Instructions to follow → The required output is the exact run of lines below that opens at the line with "UNSOLVED - GHOST SHIP" and closes at the line with "qui souhaitent optimiser".

Data shown section start

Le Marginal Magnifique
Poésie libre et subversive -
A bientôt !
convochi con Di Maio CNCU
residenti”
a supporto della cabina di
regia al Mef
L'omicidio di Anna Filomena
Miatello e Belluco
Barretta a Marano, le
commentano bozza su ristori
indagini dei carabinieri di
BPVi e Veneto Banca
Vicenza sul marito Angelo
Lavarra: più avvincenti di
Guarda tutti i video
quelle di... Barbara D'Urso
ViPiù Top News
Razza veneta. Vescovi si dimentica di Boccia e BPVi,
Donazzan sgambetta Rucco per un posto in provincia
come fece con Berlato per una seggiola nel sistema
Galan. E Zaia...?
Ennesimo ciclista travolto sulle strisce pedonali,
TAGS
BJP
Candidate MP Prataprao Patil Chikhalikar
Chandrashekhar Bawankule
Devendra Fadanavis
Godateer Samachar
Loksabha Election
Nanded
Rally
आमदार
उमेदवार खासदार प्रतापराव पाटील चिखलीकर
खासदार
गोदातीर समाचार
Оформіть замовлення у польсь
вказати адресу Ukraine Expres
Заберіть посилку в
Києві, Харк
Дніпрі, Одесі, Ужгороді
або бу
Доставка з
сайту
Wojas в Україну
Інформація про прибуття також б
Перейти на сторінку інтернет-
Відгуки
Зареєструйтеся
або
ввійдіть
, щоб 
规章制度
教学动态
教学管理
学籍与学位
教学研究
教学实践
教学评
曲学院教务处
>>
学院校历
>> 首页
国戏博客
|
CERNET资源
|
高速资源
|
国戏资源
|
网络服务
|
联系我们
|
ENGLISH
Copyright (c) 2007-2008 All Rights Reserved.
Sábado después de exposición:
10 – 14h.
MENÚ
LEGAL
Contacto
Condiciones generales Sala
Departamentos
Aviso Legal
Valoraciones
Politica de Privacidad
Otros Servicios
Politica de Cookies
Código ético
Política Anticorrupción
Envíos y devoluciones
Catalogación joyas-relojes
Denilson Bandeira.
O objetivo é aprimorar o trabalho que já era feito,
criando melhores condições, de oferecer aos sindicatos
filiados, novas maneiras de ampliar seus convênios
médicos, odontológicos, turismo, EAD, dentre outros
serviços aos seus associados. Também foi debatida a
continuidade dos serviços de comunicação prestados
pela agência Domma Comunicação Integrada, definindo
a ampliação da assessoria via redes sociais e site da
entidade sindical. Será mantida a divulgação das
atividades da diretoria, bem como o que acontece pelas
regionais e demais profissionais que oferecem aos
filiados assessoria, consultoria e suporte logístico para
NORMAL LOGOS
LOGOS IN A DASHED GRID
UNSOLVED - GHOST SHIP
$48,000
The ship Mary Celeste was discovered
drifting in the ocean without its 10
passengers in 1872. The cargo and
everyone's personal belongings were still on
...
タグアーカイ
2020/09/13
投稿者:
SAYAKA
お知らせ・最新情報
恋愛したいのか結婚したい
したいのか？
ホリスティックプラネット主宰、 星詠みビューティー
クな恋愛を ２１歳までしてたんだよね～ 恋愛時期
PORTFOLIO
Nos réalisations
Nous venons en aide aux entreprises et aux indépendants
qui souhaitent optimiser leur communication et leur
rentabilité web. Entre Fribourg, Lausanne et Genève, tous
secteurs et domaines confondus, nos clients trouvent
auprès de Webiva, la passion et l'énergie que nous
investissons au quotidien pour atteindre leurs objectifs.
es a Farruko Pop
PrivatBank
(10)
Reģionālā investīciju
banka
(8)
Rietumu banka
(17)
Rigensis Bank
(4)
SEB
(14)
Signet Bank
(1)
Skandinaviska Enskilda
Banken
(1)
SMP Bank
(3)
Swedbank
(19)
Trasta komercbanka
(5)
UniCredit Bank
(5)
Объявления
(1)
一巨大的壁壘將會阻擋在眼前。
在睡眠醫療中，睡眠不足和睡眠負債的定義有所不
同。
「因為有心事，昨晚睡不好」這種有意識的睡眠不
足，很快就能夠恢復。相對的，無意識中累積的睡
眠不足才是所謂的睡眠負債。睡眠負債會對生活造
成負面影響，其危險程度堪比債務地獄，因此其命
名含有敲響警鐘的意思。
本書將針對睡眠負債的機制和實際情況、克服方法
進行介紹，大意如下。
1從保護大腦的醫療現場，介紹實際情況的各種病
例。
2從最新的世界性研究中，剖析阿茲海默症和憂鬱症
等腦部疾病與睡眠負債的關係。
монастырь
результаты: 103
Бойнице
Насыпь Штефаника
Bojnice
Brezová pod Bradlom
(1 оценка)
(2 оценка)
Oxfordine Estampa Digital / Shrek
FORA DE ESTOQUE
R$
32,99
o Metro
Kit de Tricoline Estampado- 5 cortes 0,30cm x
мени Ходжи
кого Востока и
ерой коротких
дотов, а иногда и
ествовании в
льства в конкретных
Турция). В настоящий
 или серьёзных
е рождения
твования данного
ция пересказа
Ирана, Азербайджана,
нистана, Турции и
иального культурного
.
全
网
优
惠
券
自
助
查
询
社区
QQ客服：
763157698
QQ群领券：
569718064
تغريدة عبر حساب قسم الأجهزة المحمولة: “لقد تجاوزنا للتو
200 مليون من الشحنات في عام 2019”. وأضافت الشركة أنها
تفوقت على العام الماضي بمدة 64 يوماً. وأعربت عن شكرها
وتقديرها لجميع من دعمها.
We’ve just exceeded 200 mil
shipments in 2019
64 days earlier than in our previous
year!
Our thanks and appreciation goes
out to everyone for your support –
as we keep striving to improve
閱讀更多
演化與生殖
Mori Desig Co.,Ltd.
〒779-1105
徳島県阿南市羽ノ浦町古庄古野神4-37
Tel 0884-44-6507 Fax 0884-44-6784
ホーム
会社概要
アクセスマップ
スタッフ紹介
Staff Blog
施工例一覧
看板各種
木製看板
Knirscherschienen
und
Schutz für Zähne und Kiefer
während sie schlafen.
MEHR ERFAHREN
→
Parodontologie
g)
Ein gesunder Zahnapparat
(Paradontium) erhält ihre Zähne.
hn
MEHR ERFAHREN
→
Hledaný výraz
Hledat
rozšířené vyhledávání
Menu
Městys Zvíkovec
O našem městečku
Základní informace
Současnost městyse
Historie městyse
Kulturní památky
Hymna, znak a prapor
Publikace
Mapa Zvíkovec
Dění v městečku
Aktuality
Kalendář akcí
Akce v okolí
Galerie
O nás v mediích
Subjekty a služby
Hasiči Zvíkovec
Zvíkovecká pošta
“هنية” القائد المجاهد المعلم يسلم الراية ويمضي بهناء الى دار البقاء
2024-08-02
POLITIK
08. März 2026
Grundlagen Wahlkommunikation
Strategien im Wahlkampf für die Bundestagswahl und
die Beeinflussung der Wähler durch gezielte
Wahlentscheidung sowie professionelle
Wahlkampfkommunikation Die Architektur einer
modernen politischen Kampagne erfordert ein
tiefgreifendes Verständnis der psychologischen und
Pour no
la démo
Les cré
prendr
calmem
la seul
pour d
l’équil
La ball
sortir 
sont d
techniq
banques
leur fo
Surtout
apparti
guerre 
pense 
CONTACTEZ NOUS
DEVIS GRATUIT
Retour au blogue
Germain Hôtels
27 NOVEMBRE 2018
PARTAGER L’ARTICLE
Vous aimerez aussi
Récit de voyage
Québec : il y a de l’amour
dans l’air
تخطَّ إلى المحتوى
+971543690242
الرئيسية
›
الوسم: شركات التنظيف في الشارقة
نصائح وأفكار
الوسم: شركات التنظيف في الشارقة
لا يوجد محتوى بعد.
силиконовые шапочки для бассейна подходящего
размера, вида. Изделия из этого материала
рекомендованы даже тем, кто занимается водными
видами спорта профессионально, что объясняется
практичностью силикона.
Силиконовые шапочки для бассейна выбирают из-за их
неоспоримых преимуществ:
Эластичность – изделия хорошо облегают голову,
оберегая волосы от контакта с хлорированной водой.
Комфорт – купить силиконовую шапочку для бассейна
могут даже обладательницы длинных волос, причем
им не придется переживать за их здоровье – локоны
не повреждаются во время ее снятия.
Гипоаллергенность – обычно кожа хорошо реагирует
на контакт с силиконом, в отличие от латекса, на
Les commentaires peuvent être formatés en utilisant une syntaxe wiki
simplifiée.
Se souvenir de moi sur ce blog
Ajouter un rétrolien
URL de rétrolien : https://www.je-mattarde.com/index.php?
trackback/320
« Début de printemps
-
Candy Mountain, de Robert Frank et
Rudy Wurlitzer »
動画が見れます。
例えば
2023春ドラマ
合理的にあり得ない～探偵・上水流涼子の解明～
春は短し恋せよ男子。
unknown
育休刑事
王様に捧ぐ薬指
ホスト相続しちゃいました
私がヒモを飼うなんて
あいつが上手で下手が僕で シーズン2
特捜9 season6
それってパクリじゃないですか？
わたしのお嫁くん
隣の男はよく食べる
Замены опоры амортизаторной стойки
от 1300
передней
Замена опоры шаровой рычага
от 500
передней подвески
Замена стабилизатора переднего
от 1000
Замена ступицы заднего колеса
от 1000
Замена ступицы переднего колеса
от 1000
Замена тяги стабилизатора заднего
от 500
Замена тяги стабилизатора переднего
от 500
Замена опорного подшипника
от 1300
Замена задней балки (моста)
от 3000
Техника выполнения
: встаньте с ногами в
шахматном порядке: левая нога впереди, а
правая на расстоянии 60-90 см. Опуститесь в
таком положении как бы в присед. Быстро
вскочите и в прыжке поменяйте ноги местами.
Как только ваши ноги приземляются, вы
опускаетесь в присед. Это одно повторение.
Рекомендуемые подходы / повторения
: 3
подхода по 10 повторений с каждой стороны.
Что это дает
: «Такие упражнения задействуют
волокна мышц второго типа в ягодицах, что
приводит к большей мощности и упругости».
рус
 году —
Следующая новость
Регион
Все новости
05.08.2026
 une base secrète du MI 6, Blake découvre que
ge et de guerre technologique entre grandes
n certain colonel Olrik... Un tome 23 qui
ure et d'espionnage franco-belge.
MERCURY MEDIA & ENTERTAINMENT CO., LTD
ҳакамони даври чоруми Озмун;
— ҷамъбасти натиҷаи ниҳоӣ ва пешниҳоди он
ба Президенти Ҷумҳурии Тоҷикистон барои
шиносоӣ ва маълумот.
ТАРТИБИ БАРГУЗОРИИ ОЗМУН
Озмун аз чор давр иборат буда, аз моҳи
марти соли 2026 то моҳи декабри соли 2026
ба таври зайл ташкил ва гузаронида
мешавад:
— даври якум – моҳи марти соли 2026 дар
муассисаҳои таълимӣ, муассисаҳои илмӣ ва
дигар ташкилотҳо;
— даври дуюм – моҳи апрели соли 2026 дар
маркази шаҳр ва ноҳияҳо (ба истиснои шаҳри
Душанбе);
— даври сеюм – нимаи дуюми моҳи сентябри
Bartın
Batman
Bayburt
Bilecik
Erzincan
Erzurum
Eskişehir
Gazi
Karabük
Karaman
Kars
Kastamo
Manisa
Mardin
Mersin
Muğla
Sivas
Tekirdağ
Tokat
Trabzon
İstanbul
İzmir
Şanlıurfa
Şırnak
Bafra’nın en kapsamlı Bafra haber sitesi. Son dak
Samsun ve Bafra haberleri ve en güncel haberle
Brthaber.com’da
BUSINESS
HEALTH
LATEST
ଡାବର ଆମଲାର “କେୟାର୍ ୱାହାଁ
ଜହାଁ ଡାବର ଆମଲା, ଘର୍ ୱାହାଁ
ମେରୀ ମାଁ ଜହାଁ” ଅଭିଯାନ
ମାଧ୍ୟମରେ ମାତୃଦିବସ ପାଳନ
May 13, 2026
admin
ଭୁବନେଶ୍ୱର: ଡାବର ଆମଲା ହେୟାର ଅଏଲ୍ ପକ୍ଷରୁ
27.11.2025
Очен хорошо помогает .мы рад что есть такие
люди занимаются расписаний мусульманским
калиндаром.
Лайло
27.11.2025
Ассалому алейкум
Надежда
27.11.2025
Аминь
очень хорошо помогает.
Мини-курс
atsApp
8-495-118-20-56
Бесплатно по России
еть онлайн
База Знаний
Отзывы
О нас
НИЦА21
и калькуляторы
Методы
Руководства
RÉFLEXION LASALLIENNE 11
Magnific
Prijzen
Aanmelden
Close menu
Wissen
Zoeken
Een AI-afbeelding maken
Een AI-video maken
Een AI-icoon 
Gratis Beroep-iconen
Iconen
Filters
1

Data shown section end

Written solution →
UNSOLVED - GHOST SHIP
$48,000
The ship Mary Celeste was discovered
drifting in the ocean without its 10
passengers in 1872. The cargo and
everyone's personal belongings were still on
...
タグアーカイ
2020/09/13
投稿者:
SAYAKA
お知らせ・最新情報
恋愛したいのか結婚したい
したいのか？
ホリスティックプラネット主宰、 星詠みビューティー
クな恋愛を ２１歳までしてたんだよね～ 恋愛時期
PORTFOLIO
Nos réalisations
Nous venons en aide aux entreprises et aux indépendants
qui souhaitent optimiser leur communication et leur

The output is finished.